Ancien contre neuf : deux marchés, deux logiques de prix
La divergence entre le marché de l’ancien et celui du neuf s’est accentuée. Dans l’ancien, les prix ont connu une correction significative depuis 2023, avec des écarts marqués selon les territoires. Paris et les grandes métropoles ont vu leurs prix se stabiliser, voire repartir légèrement à la hausse dans certains arrondissements ou quartiers bien desservis.
Le neuf, lui, évolue dans un cadre de contraintes différent. Les coûts de construction restent élevés, portés par les normes environnementales (RE2020) et le prix des matériaux. La production de logements neufs ne répond pas à la demande dans les zones tendues, ce qui maintient les prix à des niveaux élevés malgré un volume de ventes en baisse.
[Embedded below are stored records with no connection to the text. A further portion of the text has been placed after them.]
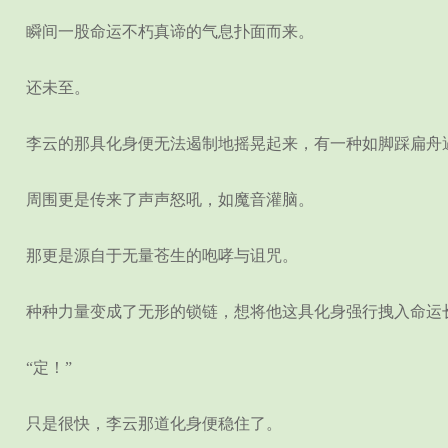
瞬间一股命运不朽真谛的气息扑面而来。
还未至。
李云的那具化身便无法遏制地摇晃起来，有一种如脚踩扁舟
周围更是传来了声声怒吼，如魔音灌脑。
那更是源自于无量苍生的咆哮与诅咒。
种种力量变成了无形的锁链，想将他这具化身强行拽入命运长
“定！”
只是很快，李云那道化身便稳住了。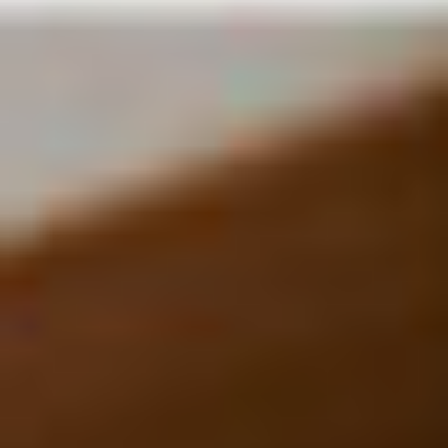
UUSI
UNELMISTA
KODIKSI-
TALOKIRJA ON
JULKAISTU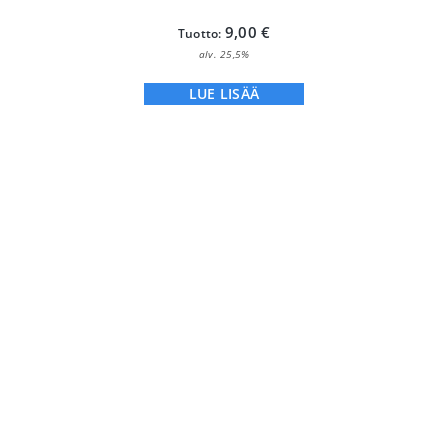
9,00
€
Tuotto:
alv. 25,5%
LUE LISÄÄ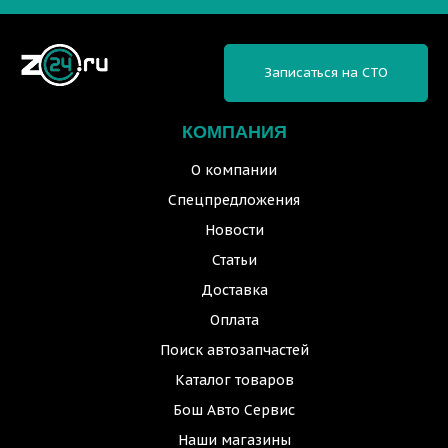
Записаться на СТО
КОМПАНИЯ
О компании
Спецпредложения
Новости
Статьи
Доставка
Оплата
Поиск автозапчастей
Каталог товаров
Бош Авто Сервис
Наши магазины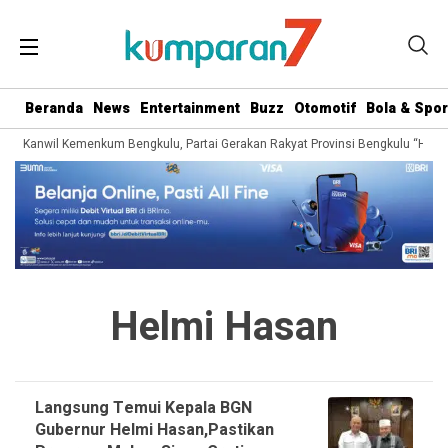
Beranda
News
Entertainment
Buzz
Otomotif
Bola & Spor
ari Kanwil Kemenkum Bengkulu, Partai Gerakan Rakyat Provinsi Bengkulu “Hadir
Helmi Hasan
Langsung Temui Kepala BGN
Gubernur Helmi Hasan,Pastikan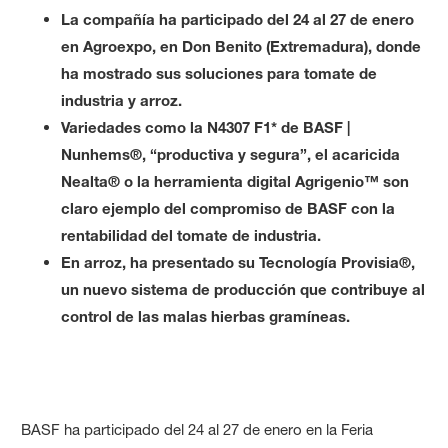
La compañía ha participado del 24 al 27 de enero
en Agroexpo, en Don Benito (Extremadura), donde
ha mostrado sus soluciones para tomate de
industria y arroz.
Variedades como la N4307 F1* de BASF |
Nunhems®, “productiva y segura”, el acaricida
Nealta® o la herramienta digital Agrigenio™ son
claro ejemplo del compromiso de BASF con la
rentabilidad del tomate de industria.
En arroz, ha presentado su Tecnología Provisia®,
un nuevo sistema de producción que contribuye al
control de las malas hierbas gramíneas.
BASF ha participado del 24 al 27 de enero en la Feria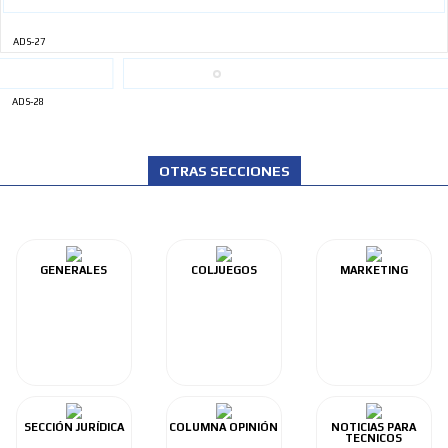
ADS-27
ADS-28
OTRAS SECCIONES
GENERALES
COLJUEGOS
MARKETING
SECCIÓN JURÍDICA
COLUMNA OPINIÓN
NOTICIAS PARA
TECNICOS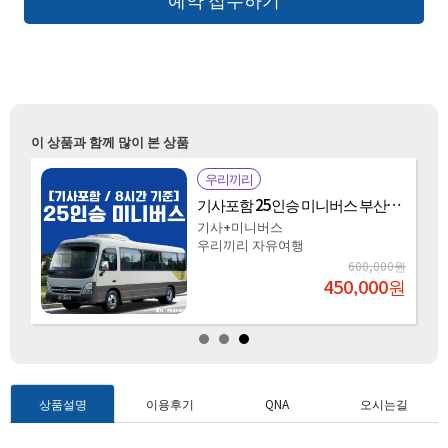
이 상품과 함께 많이 본 상품
우리끼리
기사포함 25인승 미니버스 부산시내 일 8시간 기준
기사포함 프리미엄 승합차 부산시내 일 8시간 기준
기사+프리미엄 승합차
우리끼리 자유여행
000원
600,000원
0
원
550,000
원
상품설명
이용후기
QNA
오시는길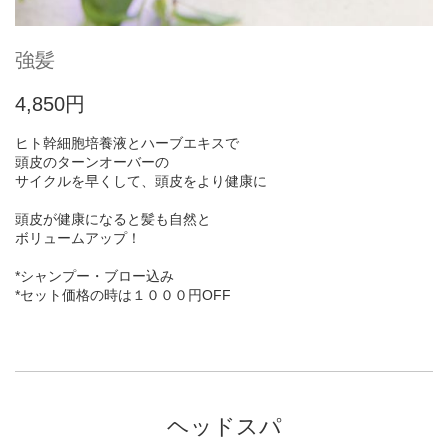
強髪
4,850円
ヒト幹細胞培養液とハーブエキスで
頭皮のターンオーバーの
サイクルを早くして、頭皮をより健康に
頭皮が健康になると髪も自然と
ボリュームアップ！
*シャンプー・ブロー込み
*セット価格の時は１０００円OFF
ヘッドスパ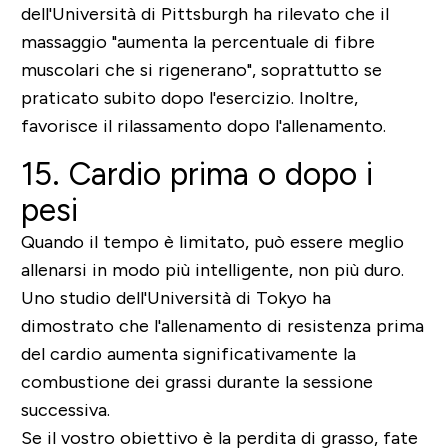
dell'Università di Pittsburgh ha rilevato che il
massaggio "aumenta la percentuale di fibre
muscolari che si rigenerano", soprattutto se
praticato subito dopo l'esercizio. Inoltre,
favorisce il rilassamento dopo l'allenamento.
15. Cardio prima o dopo i
pesi
Quando il tempo è limitato, può essere meglio
allenarsi in modo più intelligente, non più duro.
Uno studio dell'Università di Tokyo ha
dimostrato che l'allenamento di resistenza prima
del cardio aumenta significativamente la
combustione dei grassi durante la sessione
successiva.
Se il vostro obiettivo è la perdita di grasso, fate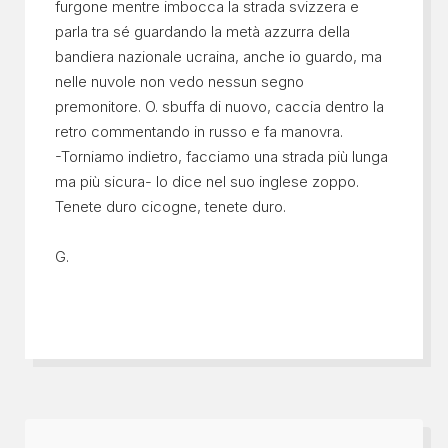
furgone mentre imbocca la strada svizzera e
parla tra sé guardando la metà azzurra della
bandiera nazionale ucraina, anche io guardo, ma
nelle nuvole non vedo nessun segno
premonitore. O. sbuffa di nuovo, caccia dentro la
retro commentando in russo e fa manovra.
-Torniamo indietro, facciamo una strada più lunga
ma più sicura- lo dice nel suo inglese zoppo.
Tenete duro cicogne, tenete duro.
G.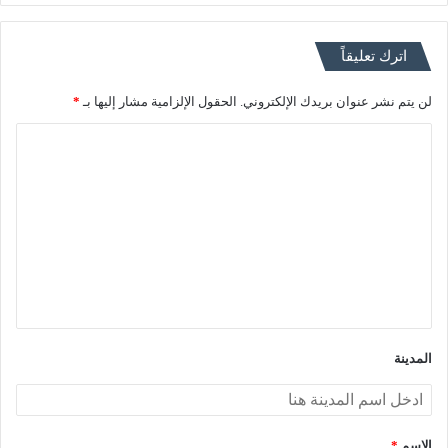
اترك تعليقاً
لن يتم نشر عنوان بريدك الإلكتروني.
الحقول الإلزامية مشار إليها بـ
*
ا
ل
ت
ع
ل
ي
ق
*
المدينة
الاسم
*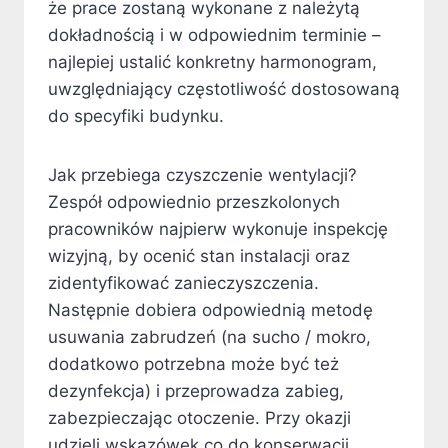
że prace zostaną wykonane z należytą
dokładnością i w odpowiednim terminie –
najlepiej ustalić konkretny harmonogram,
uwzględniający częstotliwość dostosowaną
do specyfiki budynku.
Jak przebiega czyszczenie wentylacji?
Zespół odpowiednio przeszkolonych
pracowników najpierw wykonuje inspekcję
wizyjną, by ocenić stan instalacji oraz
zidentyfikować zanieczyszczenia.
Następnie dobiera odpowiednią metodę
usuwania zabrudzeń (na sucho / mokro,
dodatkowo potrzebna może być też
dezynfekcja) i przeprowadza zabieg,
zabezpieczając otoczenie. Przy okazji
udzieli wskazówek co do konserwacji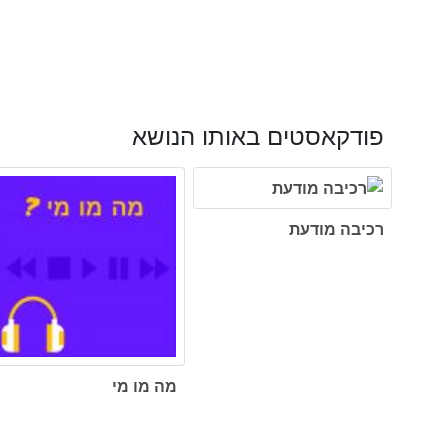
פודקאסטים באותו הנושא
רכיבה מודעת
מה מו מי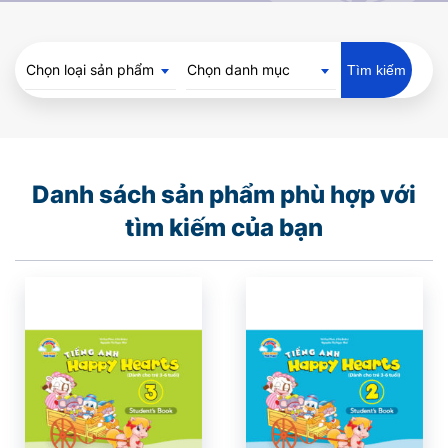
Chọn loại sản phẩm
Chọn danh mục
Tìm kiếm
Danh sách sản phẩm phù hợp với
tìm kiếm của bạn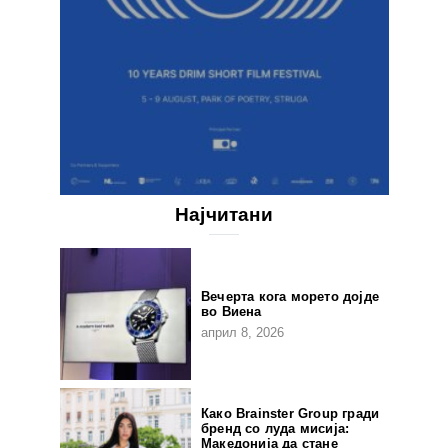
Најчитани
Вечерта кога морето дојде
во Виена
април 8, 2026
Како Brainster Group гради
бренд со луда мисија:
Македонија да стане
Décote des biens énergivores dans l’ancien
La note DPE est devenue un critère de négociation à part entière. Un logement classé F ou G se vend aujourd’hui avec une décote sensible par rapport à un bien équivalent classé C ou D. Cette décote varie fortement selon les marchés locaux, mais la tendance est uniforme sur le territoire.
Pour un acheteur, acquérir un bien énergivore à prix décoté puis financer sa rénovation peut constituer une stratégie pertinente, à condition de chiffrer précisément le coût des travaux avant de s’engager. Le DPE influence désormais autant le prix de vente que la localisation ou la surface.
Disparités territoriales : un marché immobilier à plusieurs vitesses
Parler « du » marché immobilier français au singulier est trompeur. Les dynamiques observées à Paris, dans les métropoles régionales, dans les villes moyennes et dans le rural profond n’ont presque rien en commun.
L’immobilier de prestige illustre cette fragmentation. Les territoires de villégiature captent une part croissante des transactions haut de gamme, tandis que la capitale a cédé sa position de locomotive sur ce segment.
Dans les villes moyennes, la reprise reste timide. L’offre y est souvent abondante, les délais de vente longs, et la demande locale limitée par des bassins d’emploi moins dynamiques. Les écarts de prix au mètre carré entre métropoles et villes moyennes continuent de se creuser.
Le marché immobilier de 2026 récompense la précision : précision du prix, de l’étiquette énergétique, du ciblage acheteur. Les vendeurs qui ajustent leur stratégie à ces nouvelles réalités trouvent preneur. Les autres attendent.